Although I will of course defer to my German
colleagues in matters of native language,
I have used the term for 35 years in Germany with no problems.
If you take a few hundred CDs from the last
thirty years you will find that the term is
usually used for archlute. Not always, but very frequently.
You will also find from the same period that a
proportion of these CDs also conflates the terms
theorbo, chitarrone, and archlute, so there can't
be a definite meaning for the terms.
Historically, of course, the term theorbo could also refer to an archlute.

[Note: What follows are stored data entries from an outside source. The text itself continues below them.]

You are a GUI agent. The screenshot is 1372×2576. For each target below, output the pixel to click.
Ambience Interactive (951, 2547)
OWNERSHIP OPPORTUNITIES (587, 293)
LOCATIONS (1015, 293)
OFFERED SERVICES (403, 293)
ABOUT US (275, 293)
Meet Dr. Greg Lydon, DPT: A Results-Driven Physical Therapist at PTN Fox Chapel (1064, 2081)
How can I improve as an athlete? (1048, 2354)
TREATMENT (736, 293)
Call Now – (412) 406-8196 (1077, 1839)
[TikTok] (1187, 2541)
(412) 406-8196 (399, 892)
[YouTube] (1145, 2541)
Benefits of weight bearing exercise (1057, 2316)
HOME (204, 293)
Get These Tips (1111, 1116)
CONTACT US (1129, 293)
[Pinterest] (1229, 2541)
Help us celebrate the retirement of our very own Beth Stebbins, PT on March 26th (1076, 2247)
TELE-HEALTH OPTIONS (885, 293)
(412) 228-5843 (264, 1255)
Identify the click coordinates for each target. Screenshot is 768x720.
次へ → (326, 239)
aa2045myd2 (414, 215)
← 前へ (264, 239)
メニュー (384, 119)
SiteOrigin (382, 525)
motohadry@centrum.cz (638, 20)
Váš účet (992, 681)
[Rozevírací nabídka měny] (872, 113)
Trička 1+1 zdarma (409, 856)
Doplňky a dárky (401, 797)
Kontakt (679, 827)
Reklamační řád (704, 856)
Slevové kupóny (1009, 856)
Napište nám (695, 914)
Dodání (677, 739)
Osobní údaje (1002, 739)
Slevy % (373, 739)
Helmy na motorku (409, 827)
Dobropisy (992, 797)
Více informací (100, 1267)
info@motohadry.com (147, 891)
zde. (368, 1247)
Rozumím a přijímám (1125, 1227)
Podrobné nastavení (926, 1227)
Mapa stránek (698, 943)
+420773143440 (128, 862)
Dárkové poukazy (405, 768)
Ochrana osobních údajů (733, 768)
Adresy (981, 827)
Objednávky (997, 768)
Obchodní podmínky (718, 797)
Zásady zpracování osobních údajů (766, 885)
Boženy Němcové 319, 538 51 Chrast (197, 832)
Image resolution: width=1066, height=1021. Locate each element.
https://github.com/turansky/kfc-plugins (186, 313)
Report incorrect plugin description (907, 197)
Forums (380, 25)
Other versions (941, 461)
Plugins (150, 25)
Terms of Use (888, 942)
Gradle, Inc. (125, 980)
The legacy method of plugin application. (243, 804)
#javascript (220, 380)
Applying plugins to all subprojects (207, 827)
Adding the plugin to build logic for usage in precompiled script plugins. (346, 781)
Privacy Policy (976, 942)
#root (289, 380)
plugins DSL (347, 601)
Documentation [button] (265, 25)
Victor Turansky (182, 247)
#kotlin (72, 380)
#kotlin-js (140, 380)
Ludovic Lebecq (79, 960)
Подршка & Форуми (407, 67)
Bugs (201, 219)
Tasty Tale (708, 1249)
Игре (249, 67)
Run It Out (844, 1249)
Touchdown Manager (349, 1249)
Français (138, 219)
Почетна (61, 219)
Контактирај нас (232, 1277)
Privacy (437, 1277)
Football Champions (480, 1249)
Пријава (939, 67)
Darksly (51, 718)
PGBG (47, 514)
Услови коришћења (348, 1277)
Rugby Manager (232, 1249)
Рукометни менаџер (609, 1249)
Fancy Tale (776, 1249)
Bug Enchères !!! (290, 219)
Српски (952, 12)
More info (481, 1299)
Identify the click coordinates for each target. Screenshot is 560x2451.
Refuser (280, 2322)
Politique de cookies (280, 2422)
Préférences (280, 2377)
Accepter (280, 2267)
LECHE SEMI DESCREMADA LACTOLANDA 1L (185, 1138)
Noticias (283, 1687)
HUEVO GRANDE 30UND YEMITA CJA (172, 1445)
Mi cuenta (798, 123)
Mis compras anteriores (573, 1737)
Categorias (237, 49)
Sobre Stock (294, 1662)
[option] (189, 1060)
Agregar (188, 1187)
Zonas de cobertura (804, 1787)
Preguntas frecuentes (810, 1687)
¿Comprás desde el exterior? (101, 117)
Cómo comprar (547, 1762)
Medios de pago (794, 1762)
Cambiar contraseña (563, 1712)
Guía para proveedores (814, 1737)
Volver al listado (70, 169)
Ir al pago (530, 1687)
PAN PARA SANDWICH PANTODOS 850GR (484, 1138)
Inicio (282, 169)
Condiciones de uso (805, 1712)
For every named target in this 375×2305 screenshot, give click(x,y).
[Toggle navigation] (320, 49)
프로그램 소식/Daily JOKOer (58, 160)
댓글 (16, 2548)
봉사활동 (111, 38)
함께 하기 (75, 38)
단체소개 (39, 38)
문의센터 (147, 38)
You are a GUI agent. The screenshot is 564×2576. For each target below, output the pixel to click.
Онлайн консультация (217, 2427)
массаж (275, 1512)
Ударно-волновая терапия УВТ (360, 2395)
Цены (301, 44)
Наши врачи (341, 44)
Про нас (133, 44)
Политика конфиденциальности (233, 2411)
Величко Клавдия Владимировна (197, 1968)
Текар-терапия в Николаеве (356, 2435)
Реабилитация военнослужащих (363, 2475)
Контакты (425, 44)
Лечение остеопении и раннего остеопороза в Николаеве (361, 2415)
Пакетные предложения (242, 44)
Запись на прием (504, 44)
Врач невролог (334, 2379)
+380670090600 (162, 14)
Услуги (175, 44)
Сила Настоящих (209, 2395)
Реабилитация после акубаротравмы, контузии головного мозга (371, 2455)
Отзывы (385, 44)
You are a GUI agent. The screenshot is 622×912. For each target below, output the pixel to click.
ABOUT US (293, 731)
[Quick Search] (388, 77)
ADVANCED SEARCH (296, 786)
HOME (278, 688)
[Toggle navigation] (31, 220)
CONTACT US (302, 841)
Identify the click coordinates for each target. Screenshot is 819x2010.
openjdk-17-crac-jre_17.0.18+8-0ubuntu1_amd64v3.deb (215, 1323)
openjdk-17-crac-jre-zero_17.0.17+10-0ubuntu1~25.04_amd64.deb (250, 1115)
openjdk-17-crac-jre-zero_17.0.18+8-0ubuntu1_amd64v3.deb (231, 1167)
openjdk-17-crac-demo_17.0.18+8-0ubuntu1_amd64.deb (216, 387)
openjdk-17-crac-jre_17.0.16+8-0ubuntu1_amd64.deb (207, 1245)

Naturally, the CDs could be wrong, and they often
are in the disposition of the instruments.
This is understandable, however, since many
unabridged German dictionaries give Erzlaute as a
synonym for Bogenlaute (which is rarely used) and
translate it as archlute, not theorbo.
For CDs that are originally in English or French
those who rely on these dictionaries for CD notes
and translations thus keep the term current.
In addition, musicological papers as well as
Festival booklets from major festivals use not
only these dictionaries but also the Grove
Dictionary as well, and the Grove defines,
rightly of wrongly, erzlaute as archlute.
So it could be that there is a difference between
the written use of the word and the spoken use of
the word, but of course the word mainly appears in printed material.
Respectfully,
dt
At 01:16 AM 7/10/2009, you wrote:
"Jerzy Zak" <[email protected]> schrieb:
> That reminds me the term rather seldom used nowadays: "teorbierte
> laute" (or close to that spelling),
It's become part of the history of research. With Pohlmann (ch. 7),
Theorbenlaute was synonymous to theorbierte Laute. According to his
definition, Theorbenlauten were lutes with first pegboxes bent back and
second pegboxes attached in the direction of the neck.
If I'm not mistaken, that's rather what we'd call double-headed lutes
today.
To complete confusion, he added: "Theorbierte Lauten werden auch
Knickhalslauten genannt, die auf dem Wirbelkasten links und/oder rechts
Aufsaetze fuer die hoechsten und tiefsten Saiten haben."
Theorbierte Lauten are also called Knickhalslauten (lutes with bent-back
necks), which have riders on their pegboxes on the left and(or on the
right for the highest or lowest strings.
Back then, I stood in awe, completely puzzled by this sophisticated
"definition". My, o my.
> the untranslatable to Polish "re-entrant".
It hasn't been appropiately translated to German, either. Some have
tried ruecklaeufig (downward, falling, katabatic, recurrent,
retrogressive), but in German that term evokes notions of someone
running back, and doesn't make clear that the _tuning_ is sort of
"coming back".
Mathias
> On 2009-07-09, at 22:14, Mathias Rösel wrote:
>
> > And btw, http://en.wikipedia.org/wiki/Archlute is just as sweeping
> > IMHO,
> > neglecting differences between the liuto attiorbato, the arciliuto and
> > the archlute.
> >
> > Someone put a language link to it into
> > http://de.wikipedia.org/wiki/Erzlaute, but that is misleading. The
> > German term Erzlaute was meant to be generic.
> >
> > Mathias
> >
> > "Jerzy Zak" <[email protected]> schrieb:
> >> David,
> >> Thanks for that.
> >>
> >> Besides, you've writen a very interesting comment on the "latest
> >> semiannual online comparison of video hosting sites
> > ". I'm absolutely
> >> not qualified to comment on that, but would love to read other's --
> >> just to remind it's still "untouched" by other pluckers. Perhaps some
> >> lute exemple
> > ??
> >>
> >> J
> >> _____
> >>
> >>
> >> On 2009-07-09, at 20:33, David Tayler wrote:
> >>
> >>> Archlute
> >>> dt
> >>>
> >>> At 11:29 AM 7/9/2009, you wrote:
> >>>> What is an "Erzlaute"?
> >>>> The other instruments pecified on the page are "organ, harpsichord,
> >>>> violins, cello, guitar, theorbE".